二日酔いなあれの番外編
ちょっとエロいw
「鷲巣様、少しだけでも召し上がって下さい」
レンゲを差し出され、鷲巣は数週間前にあった”いやなこと”を思い出した。
今日は、熱っぽくて、おそらく風邪なのだろう、食欲があまりない。あのときは二日酔いだった。あのクソ餓鬼が、いかにもの親切面をして差し出した粥があんまり熱くて、舌を焼けどした上にそのあと
「・・・・・・・・・・・」
びき。
鷲巣の額に怒りの血管筋が浮かぶ。
「鷲巣様?」
だが、今回蓮華を差し出しているのは吉岡で、まあそもそも誰かに何かを食べさせられるという行為は嫌いだったが、この腹心ならば構うまいという心は、ほんの少しだけ、ある。寝台からしっかりと起き上がるのも気だるいので、鷲巣は尊大に息を吐いてから薄く口を開いた。

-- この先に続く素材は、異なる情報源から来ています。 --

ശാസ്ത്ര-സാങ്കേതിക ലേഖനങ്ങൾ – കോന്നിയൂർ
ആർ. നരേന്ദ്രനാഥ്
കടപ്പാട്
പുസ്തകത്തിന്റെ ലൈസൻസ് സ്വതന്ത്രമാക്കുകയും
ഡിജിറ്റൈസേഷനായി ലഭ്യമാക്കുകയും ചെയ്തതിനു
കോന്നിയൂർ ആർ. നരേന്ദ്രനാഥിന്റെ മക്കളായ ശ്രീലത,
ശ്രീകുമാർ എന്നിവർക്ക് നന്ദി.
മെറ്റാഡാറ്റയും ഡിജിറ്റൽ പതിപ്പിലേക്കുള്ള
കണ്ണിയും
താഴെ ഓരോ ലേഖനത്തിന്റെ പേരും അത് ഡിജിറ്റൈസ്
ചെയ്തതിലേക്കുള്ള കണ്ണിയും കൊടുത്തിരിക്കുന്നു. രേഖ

吉岡が安心したように微笑んだ。食事をとらないと薬も飲めないから。
「どうぞ」
前回とは違い、薄い鰹だしで味付けされた上等な粥。ゆっくり運ばれた蓮華。
それでも、体はどうしても前例を思い出しているようで、鷲巣自身は意識していなかったが、そろりと寄せられた唇は蓮華の前で一旦とまった。
舌先で、警戒するよう蓮華に触れて、どうやら大丈夫らしいと確認すると蓮華を包み込むように舌を差し出し、ゆるゆると舌の上にのるトロリとした粥に唇があまり触れないように、ゆっくりと喉全体で飲み下す。
「ん゛」
少し熱かった。が、許容の範囲内。むしろそこまで冷めている粥は食べたくない。下唇に付いた残りを舐め取って、続きを、と再度口を開けば蓮華が止まっている。
「・・・吉岡!」
サングラスをかけた顔を鷲巣に向けていた吉岡は、首から額まで真っ赤になっていたのだが、鷲巣の呼び声に我を取り戻し、口の中でゴリッと音をさせると急速に顔から血の気を引かせていった。で、ぎくしゃく、蓮華に粥をすくいなおして差し出してくる。
「む」
軽く解説すると、主の無意識のあまりにエロくさい食べ方に気をとられて凝視していたところを主に呼ばわれ、我を取り戻して自分の舌を思い切り噛んで顔から緩みと血の気を引かせた、という流れ。
まさかそんな流れがあったとは、流石の昭和の帝王も気づく筈はなく、吉岡にとっては至悦と拷問が同居したようなこの状態は粥が無くなるまで続いたという。
「そりゃ、舐め方もモノの咥え方も教えてやったからな」
どこぞのドSの神域は、そういって意地悪く笑っていたとかなんだとか。